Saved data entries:

◆ ◆ ◆

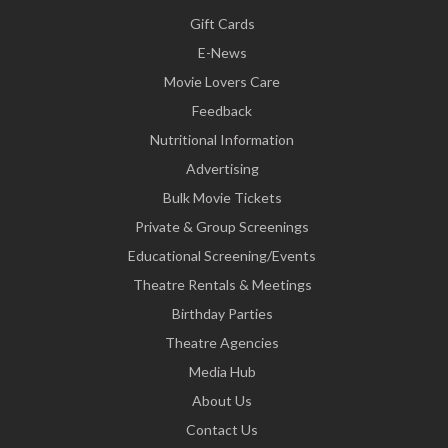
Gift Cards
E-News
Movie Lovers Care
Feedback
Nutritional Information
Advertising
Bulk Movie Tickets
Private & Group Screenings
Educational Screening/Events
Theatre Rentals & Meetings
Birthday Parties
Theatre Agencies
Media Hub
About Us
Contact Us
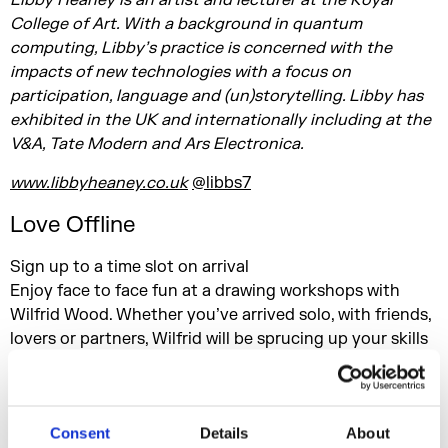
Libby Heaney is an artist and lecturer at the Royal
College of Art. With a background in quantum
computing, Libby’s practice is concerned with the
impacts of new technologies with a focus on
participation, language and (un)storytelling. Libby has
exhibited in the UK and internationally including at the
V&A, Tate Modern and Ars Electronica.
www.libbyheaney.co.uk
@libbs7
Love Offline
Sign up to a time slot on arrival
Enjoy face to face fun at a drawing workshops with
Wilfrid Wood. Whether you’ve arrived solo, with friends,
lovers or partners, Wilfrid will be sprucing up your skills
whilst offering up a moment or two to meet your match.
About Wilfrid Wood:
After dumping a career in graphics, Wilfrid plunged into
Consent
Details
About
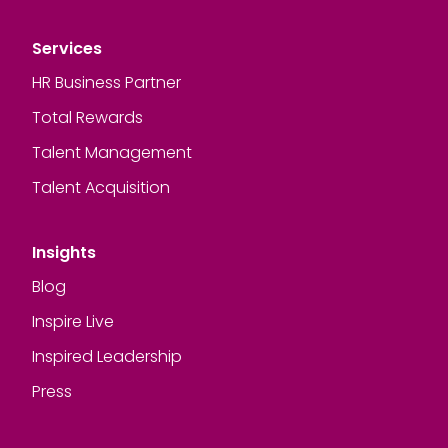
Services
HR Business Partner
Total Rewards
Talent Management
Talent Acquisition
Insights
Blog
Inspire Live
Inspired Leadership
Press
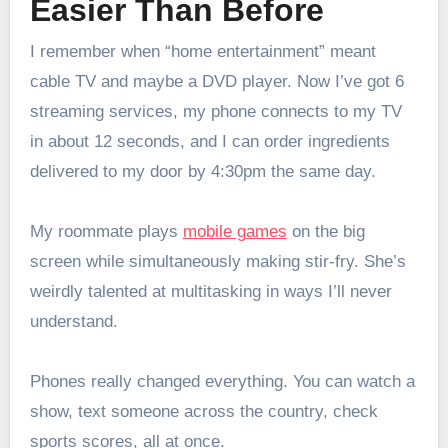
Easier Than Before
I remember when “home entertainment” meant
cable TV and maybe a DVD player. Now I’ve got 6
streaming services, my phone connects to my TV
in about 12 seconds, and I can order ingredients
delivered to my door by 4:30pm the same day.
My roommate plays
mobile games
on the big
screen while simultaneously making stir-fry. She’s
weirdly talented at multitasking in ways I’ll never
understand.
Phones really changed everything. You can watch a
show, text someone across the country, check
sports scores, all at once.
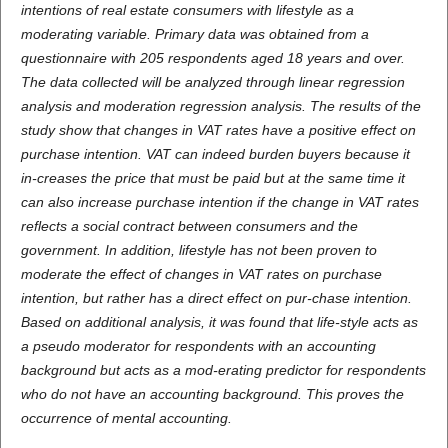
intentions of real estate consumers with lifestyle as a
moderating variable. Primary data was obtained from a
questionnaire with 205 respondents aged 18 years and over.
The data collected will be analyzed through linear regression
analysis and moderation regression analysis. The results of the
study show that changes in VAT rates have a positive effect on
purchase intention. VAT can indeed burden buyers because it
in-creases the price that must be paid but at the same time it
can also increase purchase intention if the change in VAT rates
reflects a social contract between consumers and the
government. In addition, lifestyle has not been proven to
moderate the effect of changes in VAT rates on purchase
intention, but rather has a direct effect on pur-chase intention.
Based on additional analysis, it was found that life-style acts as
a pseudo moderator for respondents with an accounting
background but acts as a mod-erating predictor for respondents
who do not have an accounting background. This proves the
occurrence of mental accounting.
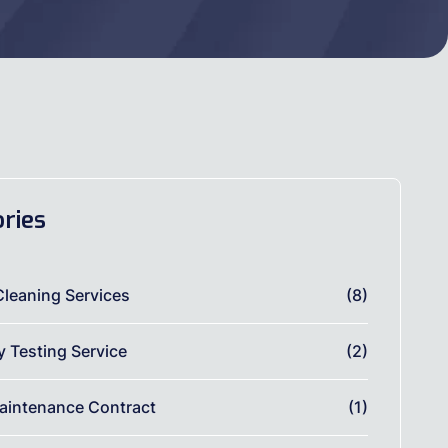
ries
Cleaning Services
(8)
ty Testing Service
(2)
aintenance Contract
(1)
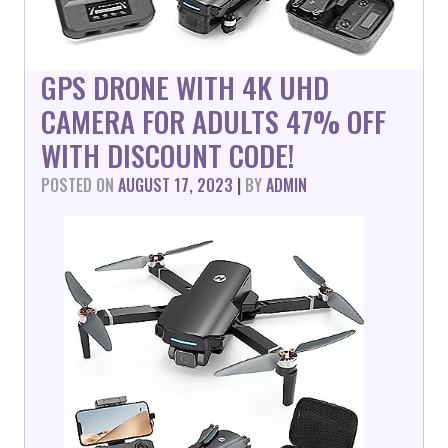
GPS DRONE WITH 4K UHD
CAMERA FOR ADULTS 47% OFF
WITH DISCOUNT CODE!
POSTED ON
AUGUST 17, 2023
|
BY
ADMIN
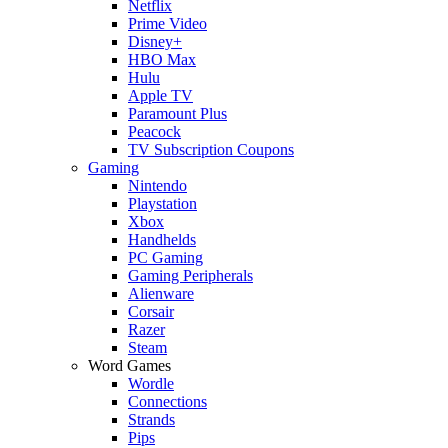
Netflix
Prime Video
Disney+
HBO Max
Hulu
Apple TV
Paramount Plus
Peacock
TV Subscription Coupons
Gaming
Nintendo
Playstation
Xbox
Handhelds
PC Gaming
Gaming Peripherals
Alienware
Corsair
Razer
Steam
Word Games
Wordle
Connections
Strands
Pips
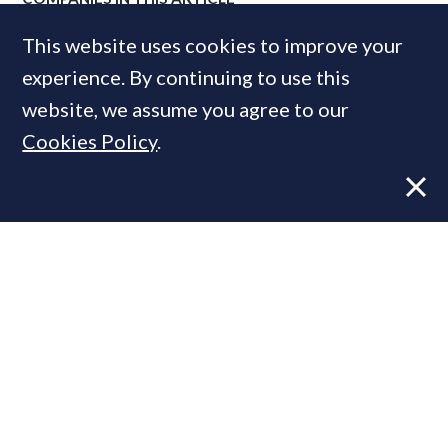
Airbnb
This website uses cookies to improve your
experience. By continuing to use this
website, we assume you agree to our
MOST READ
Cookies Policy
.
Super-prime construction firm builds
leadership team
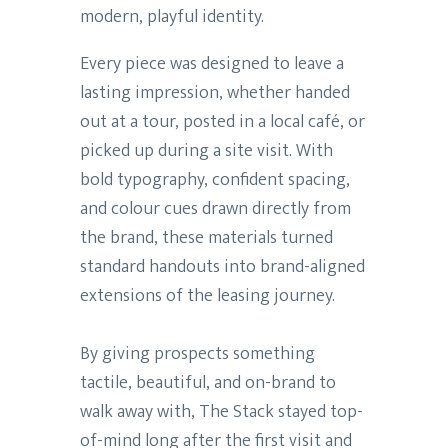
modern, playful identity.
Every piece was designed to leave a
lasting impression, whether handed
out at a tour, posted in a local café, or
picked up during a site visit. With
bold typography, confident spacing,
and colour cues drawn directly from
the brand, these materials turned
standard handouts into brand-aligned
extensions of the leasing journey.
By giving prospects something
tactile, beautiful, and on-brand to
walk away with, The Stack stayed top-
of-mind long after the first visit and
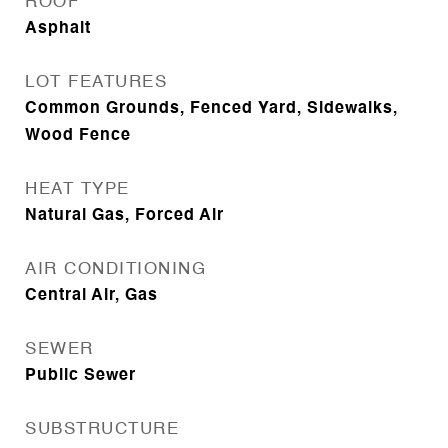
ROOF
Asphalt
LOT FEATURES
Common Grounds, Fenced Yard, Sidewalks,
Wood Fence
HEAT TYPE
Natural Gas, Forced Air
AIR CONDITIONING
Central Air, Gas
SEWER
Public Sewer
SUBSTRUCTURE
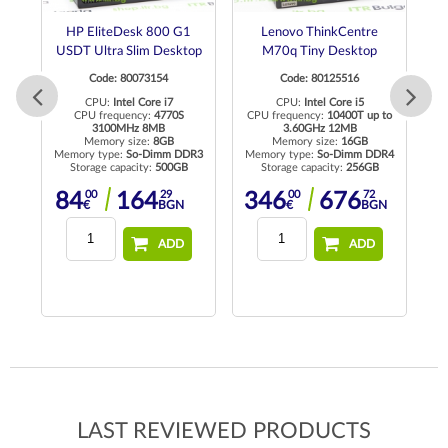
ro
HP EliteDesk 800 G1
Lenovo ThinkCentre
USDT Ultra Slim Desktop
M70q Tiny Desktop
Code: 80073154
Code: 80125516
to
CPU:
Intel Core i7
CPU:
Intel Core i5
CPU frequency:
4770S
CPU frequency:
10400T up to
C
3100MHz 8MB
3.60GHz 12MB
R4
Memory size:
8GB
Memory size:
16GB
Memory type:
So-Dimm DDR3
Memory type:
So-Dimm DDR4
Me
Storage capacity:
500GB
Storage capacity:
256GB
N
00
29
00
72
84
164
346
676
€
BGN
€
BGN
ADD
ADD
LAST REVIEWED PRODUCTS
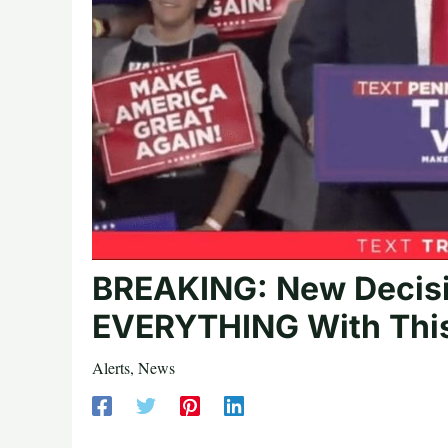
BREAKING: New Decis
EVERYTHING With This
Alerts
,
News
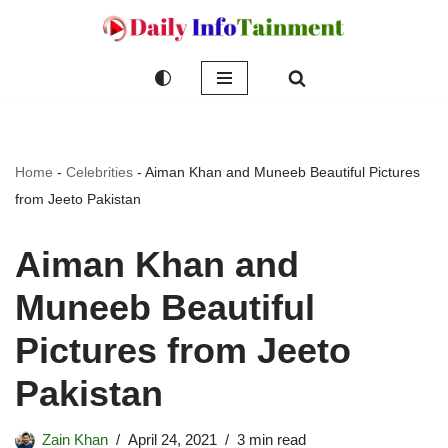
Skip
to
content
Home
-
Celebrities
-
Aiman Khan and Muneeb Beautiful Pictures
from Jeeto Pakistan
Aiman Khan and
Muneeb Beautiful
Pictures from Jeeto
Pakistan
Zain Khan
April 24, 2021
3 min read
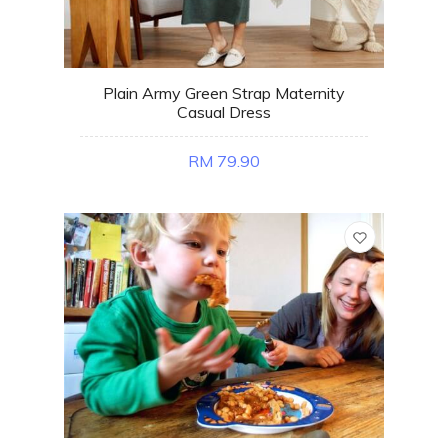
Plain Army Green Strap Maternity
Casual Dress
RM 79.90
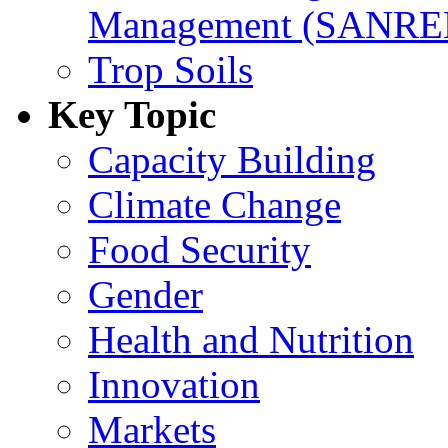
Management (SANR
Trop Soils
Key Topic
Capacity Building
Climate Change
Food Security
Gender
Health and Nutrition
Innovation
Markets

◆ ◆ ◆

What is required — Look over the entries for "Pictures", then copy every line that includes that string.

Solution to this problem —
Aiman Khan and Muneeb Beautiful Pictures
Pictures from Jeeto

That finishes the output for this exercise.